From page 33, a confused Peter Keating asks for Howard Roark’s opinion on a crossroads in Keating’s life:

“You know,” said Keating honestly and unexpectedly even to himself, “I’ve often thought that you’re crazy. But I know that you know many things about it – architecture, I mean – which those fools never knew. And I know that you love it as they never will.”
“Well, I don’t know why I should come to you, but – Howard, I’ve never said it before, but  you see, I’d rather have your opinion on things than the Dean’s – I’d probably follow the Dean’s but it’s just that yours means more to me myself, I don’t know why. I don’t know why I’m saying this, either.”
Roark turned over on his side, looked at him, and laughed. It was a young, kind, friendly laughter, a thing so rare to hear from Roark that Keating felt as id someone had taken his hand in reassurance; and he forgot that he had a party in Boston waiting for him.
“Come on,” said Roark, “you’re not being afraid of me, are you?

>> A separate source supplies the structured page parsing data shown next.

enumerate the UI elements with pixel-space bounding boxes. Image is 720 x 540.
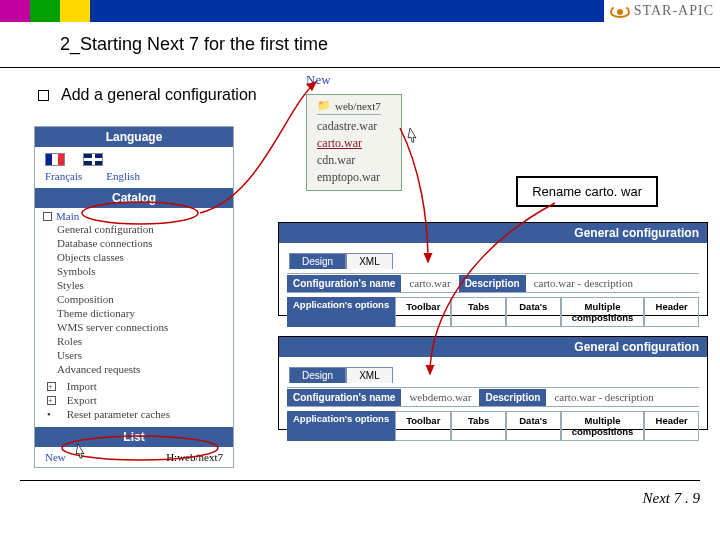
catalog-item[interactable]: Symbols (57, 264, 227, 278)
catalog-import[interactable]: + Import (47, 379, 227, 393)
square-bullet-icon (38, 90, 49, 101)
tab-xml[interactable]: XML (346, 367, 393, 383)
bullet-text: Add a general configuration (61, 86, 257, 104)
bullet-item: Add a general configuration (38, 86, 257, 104)
opt-toolbar[interactable]: Toolbar (395, 297, 451, 327)
opt-header[interactable]: Header (644, 411, 699, 441)
opt-multiple[interactable]: Multiple compositions (561, 411, 645, 441)
catalog-item[interactable]: Composition (57, 292, 227, 306)
catalog-item[interactable]: Styles (57, 278, 227, 292)
brand-logo: STAR-APIC (604, 0, 720, 22)
catalog-item[interactable]: Database connections (57, 236, 227, 250)
rename-callout: Rename carto. war (516, 176, 658, 207)
catalog-item[interactable]: Users (57, 348, 227, 362)
war-item[interactable]: cdn.war (317, 152, 381, 169)
catalog-export[interactable]: + Export (47, 393, 227, 407)
catalog-tree: General configuration Database connectio… (43, 222, 227, 376)
page-footer: Next 7 . 9 (643, 490, 701, 507)
opt-header[interactable]: Header (644, 297, 699, 327)
list-panel-header: List (35, 427, 233, 447)
list-row: New H:web/next7 (35, 447, 233, 467)
list-new-link[interactable]: New (45, 451, 66, 463)
config-name-value[interactable]: webdemo.war (401, 388, 479, 406)
war-dropdown[interactable]: 📁web/next7 cadastre.war carto.war cdn.wa… (306, 94, 402, 191)
panel-header: General configuration (279, 223, 707, 243)
plus-icon: + (47, 396, 56, 405)
config-tabs: Design XML (279, 357, 707, 387)
plus-icon: + (47, 382, 56, 391)
config-name-label: Configuration's name (287, 389, 401, 406)
new-war-menu: New 📁web/next7 cadastre.war carto.war cd… (306, 72, 402, 191)
config-desc-label: Description (479, 389, 546, 406)
opt-datas[interactable]: Data's (506, 297, 561, 327)
catalog-item[interactable]: General configuration (57, 222, 227, 236)
catalog-item[interactable]: Theme dictionary (57, 306, 227, 320)
flag-en-icon[interactable] (83, 153, 103, 166)
config-desc-label: Description (459, 275, 526, 292)
catalog-sidebar: Language Français English Catalog Main G… (34, 126, 234, 468)
list-path: H:web/next7 (166, 451, 223, 463)
folder-icon: 📁 (317, 99, 331, 112)
config-name-label: Configuration's name (287, 275, 401, 292)
config-desc-value[interactable]: carto.war - description (546, 388, 661, 406)
catalog-item[interactable]: Advanced requests (57, 362, 227, 376)
catalog-item[interactable]: Objects classes (57, 250, 227, 264)
tab-design[interactable]: Design (289, 253, 346, 269)
war-path: web/next7 (335, 100, 381, 112)
war-item-selected[interactable]: carto.war (317, 135, 381, 152)
opt-toolbar[interactable]: Toolbar (395, 411, 451, 441)
lang-english-link[interactable]: English (106, 170, 140, 182)
footer-rule (20, 480, 700, 481)
slide-title: 2_Starting Next 7 for the first time (0, 22, 720, 65)
tab-design[interactable]: Design (289, 367, 346, 383)
war-item[interactable]: cadastre.war (317, 118, 381, 135)
config-tabs: Design XML (279, 243, 707, 273)
config-desc-value[interactable]: carto.war - description (526, 274, 641, 292)
catalog-main[interactable]: Main (43, 210, 227, 222)
war-item[interactable]: emptopo.war (317, 169, 381, 186)
catalog-panel-header: Catalog (35, 188, 233, 208)
tab-xml[interactable]: XML (346, 253, 393, 269)
brand-name: STAR-APIC (634, 3, 714, 19)
new-link[interactable]: New (306, 72, 402, 88)
opt-multiple[interactable]: Multiple compositions (561, 297, 645, 327)
app-options-label: Application's options (287, 411, 395, 441)
app-options-label: Application's options (287, 297, 395, 327)
config-name-value[interactable]: carto.war (401, 274, 458, 292)
lang-french-link[interactable]: Français (45, 170, 82, 182)
general-config-panel-before: General configuration Design XML Configu… (278, 222, 708, 316)
catalog-item[interactable]: Roles (57, 334, 227, 348)
checkbox-icon[interactable] (43, 212, 52, 221)
catalog-reset-cache[interactable]: • Reset parameter caches (47, 407, 227, 421)
panel-header: General configuration (279, 337, 707, 357)
opt-tabs[interactable]: Tabs (451, 297, 506, 327)
catalog-item[interactable]: WMS server connections (57, 320, 227, 334)
flag-fr-icon[interactable] (45, 153, 65, 166)
opt-tabs[interactable]: Tabs (451, 411, 506, 441)
language-panel-header: Language (35, 127, 233, 147)
eye-icon (610, 4, 630, 18)
brand-stripe: STAR-APIC (0, 0, 720, 22)
opt-datas[interactable]: Data's (506, 411, 561, 441)
general-config-panel-after: General configuration Design XML Configu… (278, 336, 708, 430)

What do you want to ask about?”
“It’s about my scholarship. The Paris prize I got.”
“It’s for four years. But, on the other hand, Guy Francon offered me a job with him some time ago. Today he said it’s still open. And I don’t know which to take.”
Roark looked at him; Roark’s fingers moved in slow rotation, beating against the steps.
“If you want my advice, Peter,” he said at last, “you’ve made a mistake already. By asking me. By asking anyone. Never ask people. Not about your work. Don’t you know what you want? How can you stand it, not to know?”
“You see, that’s what I admire about you, Howard. You always know.”
“Drop the compliments.”
“But I mean it. How do you always manage to decide?”
“How can you let others decide for you?”